■ Goal of the exercise
Each line of the data needs to be transcribed exactly.

■ Provided material
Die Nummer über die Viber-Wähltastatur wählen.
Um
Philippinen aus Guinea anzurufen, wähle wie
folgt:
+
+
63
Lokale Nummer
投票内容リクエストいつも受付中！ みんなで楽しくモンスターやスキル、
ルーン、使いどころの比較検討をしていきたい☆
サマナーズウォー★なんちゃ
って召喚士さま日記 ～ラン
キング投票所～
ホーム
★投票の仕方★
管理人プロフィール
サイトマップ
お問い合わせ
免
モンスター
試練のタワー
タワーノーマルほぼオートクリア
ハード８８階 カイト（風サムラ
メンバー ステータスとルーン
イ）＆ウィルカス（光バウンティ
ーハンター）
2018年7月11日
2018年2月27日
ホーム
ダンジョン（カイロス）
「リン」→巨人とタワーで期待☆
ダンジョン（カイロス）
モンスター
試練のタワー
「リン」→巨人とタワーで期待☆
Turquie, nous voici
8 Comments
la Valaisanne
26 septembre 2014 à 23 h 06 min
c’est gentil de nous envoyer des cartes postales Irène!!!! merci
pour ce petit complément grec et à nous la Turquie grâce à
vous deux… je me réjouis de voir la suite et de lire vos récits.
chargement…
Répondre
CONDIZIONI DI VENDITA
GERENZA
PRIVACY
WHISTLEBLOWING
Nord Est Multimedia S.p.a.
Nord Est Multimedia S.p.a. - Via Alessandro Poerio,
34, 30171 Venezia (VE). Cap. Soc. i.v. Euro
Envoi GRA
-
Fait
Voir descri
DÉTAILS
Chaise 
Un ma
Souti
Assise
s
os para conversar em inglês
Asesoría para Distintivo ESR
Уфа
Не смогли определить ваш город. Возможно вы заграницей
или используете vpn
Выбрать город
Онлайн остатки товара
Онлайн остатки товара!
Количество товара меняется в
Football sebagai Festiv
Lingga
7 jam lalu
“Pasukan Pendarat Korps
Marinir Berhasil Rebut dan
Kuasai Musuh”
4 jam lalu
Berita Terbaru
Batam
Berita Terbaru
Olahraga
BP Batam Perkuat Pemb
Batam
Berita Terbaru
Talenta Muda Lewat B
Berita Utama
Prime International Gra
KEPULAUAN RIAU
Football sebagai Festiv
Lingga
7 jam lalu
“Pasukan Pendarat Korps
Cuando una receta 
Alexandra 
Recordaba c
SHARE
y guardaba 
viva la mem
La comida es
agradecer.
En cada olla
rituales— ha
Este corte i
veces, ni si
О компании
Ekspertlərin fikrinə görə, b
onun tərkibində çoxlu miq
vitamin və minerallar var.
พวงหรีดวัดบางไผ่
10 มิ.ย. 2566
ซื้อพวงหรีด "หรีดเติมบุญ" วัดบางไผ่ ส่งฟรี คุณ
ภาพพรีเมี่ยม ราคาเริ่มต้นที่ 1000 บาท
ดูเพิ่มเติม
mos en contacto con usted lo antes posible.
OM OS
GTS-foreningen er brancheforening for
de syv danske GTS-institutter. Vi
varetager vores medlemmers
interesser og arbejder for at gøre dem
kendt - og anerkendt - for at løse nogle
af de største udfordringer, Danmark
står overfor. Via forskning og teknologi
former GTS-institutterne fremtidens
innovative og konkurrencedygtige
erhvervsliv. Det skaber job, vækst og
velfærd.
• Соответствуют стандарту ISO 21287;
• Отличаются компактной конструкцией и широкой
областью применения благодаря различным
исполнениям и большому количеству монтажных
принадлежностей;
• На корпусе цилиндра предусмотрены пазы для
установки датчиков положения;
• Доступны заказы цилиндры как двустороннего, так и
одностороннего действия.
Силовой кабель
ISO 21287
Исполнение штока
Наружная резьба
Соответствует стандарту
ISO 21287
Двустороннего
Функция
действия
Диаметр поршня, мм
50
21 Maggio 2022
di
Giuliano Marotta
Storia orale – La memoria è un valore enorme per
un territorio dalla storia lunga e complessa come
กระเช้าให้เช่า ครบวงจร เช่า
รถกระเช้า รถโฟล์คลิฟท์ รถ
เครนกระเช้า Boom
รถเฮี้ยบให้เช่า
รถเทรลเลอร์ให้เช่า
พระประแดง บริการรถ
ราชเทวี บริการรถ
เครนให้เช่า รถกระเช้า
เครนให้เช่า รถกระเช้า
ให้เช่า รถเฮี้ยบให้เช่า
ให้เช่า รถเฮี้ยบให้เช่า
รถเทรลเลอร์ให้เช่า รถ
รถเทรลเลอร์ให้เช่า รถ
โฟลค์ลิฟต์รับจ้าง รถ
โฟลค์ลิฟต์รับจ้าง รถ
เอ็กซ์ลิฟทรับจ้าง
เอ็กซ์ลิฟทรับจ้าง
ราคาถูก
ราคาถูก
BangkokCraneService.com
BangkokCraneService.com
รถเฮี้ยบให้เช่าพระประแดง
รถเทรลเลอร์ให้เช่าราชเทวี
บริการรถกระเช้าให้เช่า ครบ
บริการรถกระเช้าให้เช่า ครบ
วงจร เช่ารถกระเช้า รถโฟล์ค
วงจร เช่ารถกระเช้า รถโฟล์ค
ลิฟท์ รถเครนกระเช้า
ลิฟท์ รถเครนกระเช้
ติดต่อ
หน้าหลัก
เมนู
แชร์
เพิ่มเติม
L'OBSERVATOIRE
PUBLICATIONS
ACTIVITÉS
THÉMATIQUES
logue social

■ Solution to this problem
Die Nummer über die Viber-Wähltastatur wählen.
Um
Philippinen aus Guinea anzurufen, wähle wie
folgt:
+
+
63
Lokale Nummer
投票内容リクエストいつも受付中！ みんなで楽しくモンスターやスキル、
ルーン、使いどころの比較検討をしていきたい☆
サマナーズウォー★なんちゃ
って召喚士さま日記 ～ラン
キング投票所～
ホーム
★投票の仕方★
管理人プロフィール
サイトマップ
お問い合わせ
免
モンスター
試練のタワー
タワーノーマルほぼオートクリア
ハード８８階 カイト（風サムラ
メンバー ステータスとルーン
イ）＆ウィルカス（光バウンティ
ーハンター）
2018年7月11日
2018年2月27日
ホーム
ダンジョン（カイロス）
「リン」→巨人とタワーで期待☆
ダンジョン（カイロス）
モンスター
試練のタワー
「リン」→巨人とタワーで期待☆
Turquie, nous voici
8 Comments
la Valaisanne
26 septembre 2014 à 23 h 06 min
c’est gentil de nous envoyer des cartes postales Irène!!!! merci
pour ce petit complément grec et à nous la Turquie grâce à
vous deux… je me réjouis de voir la suite et de lire vos récits.
chargement…
Répondre
CONDIZIONI DI VENDITA
GERENZA
PRIVACY
WHISTLEBLOWING
Nord Est Multimedia S.p.a.
Nord Est Multimedia S.p.a. - Via Alessandro Poerio,
34, 30171 Venezia (VE). Cap. Soc. i.v. Euro
Envoi GRA
-
Fait
Voir descri
DÉTAILS
Chaise 
Un ma
Souti
Assise
s
os para conversar em inglês
Asesoría para Distintivo ESR
Уфа
Не смогли определить ваш город. Возможно вы заграницей
или используете vpn
Выбрать город
Онлайн остатки товара
Онлайн остатки товара!
Количество товара меняется в
Football sebagai Festiv
Lingga
7 jam lalu
“Pasukan Pendarat Korps
Marinir Berhasil Rebut dan
Kuasai Musuh”
4 jam lalu
Berita Terbaru
Batam
Berita Terbaru
Olahraga
BP Batam Perkuat Pemb
Batam
Berita Terbaru
Talenta Muda Lewat B
Berita Utama
Prime International Gra
KEPULAUAN RIAU
Football sebagai Festiv
Lingga
7 jam lalu
“Pasukan Pendarat Korps
Cuando una receta 
Alexandra 
Recordaba c
SHARE
y guardaba 
viva la mem
La comida es
agradecer.
En cada olla
rituales— ha
Este corte i
veces, ni si
О компании
Ekspertlərin fikrinə görə, b
onun tərkibində çoxlu miq
vitamin və minerallar var.
พวงหรีดวัดบางไผ่
10 มิ.ย. 2566
ซื้อพวงหรีด "หรีดเติมบุญ" วัดบางไผ่ ส่งฟรี คุณ
ภาพพรีเมี่ยม ราคาเริ่มต้นที่ 1000 บาท
ดูเพิ่มเติม
mos en contacto con usted lo antes posible.
OM OS
GTS-foreningen er brancheforening for
de syv danske GTS-institutter. Vi
varetager vores medlemmers
interesser og arbejder for at gøre dem
kendt - og anerkendt - for at løse nogle
af de største udfordringer, Danmark
står overfor. Via forskning og teknologi
former GTS-institutterne fremtidens
innovative og konkurrencedygtige
erhvervsliv. Det skaber job, vækst og
velfærd.
• Соответствуют стандарту ISO 21287;
• Отличаются компактной конструкцией и широкой
областью применения благодаря различным
исполнениям и большому количеству монтажных
принадлежностей;
• На корпусе цилиндра предусмотрены пазы для
установки датчиков положения;
• Доступны заказы цилиндры как двустороннего, так и
одностороннего действия.
Силовой кабель
ISO 21287
Исполнение штока
Наружная резьба
Соответствует стандарту
ISO 21287
Двустороннего
Функция
действия
Диаметр поршня, мм
50
21 Maggio 2022
di
Giuliano Marotta
Storia orale – La memoria è un valore enorme per
un territorio dalla storia lunga e complessa come
กระเช้าให้เช่า ครบวงจร เช่า
รถกระเช้า รถโฟล์คลิฟท์ รถ
เครนกระเช้า Boom
รถเฮี้ยบให้เช่า
รถเทรลเลอร์ให้เช่า
พระประแดง บริการรถ
ราชเทวี บริการรถ
เครนให้เช่า รถกระเช้า
เครนให้เช่า รถกระเช้า
ให้เช่า รถเฮี้ยบให้เช่า
ให้เช่า รถเฮี้ยบให้เช่า
รถเทรลเลอร์ให้เช่า รถ
รถเทรลเลอร์ให้เช่า รถ
โฟลค์ลิฟต์รับจ้าง รถ
โฟลค์ลิฟต์รับจ้าง รถ
เอ็กซ์ลิฟทรับจ้าง
เอ็กซ์ลิฟทรับจ้าง
ราคาถูก
ราคาถูก
BangkokCraneService.com
BangkokCraneService.com
รถเฮี้ยบให้เช่าพระประแดง
รถเทรลเลอร์ให้เช่าราชเทวี
บริการรถกระเช้าให้เช่า ครบ
บริการรถกระเช้าให้เช่า ครบ
วงจร เช่ารถกระเช้า รถโฟล์ค
วงจร เช่ารถกระเช้า รถโฟล์ค
ลิฟท์ รถเครนกระเช้า
ลิฟท์ รถเครนกระเช้
ติดต่อ
หน้าหลัก
เมนู
แชร์
เพิ่มเติม
L'OBSERVATOIRE
PUBLICATIONS
ACTIVITÉS
THÉMATIQUES
logue social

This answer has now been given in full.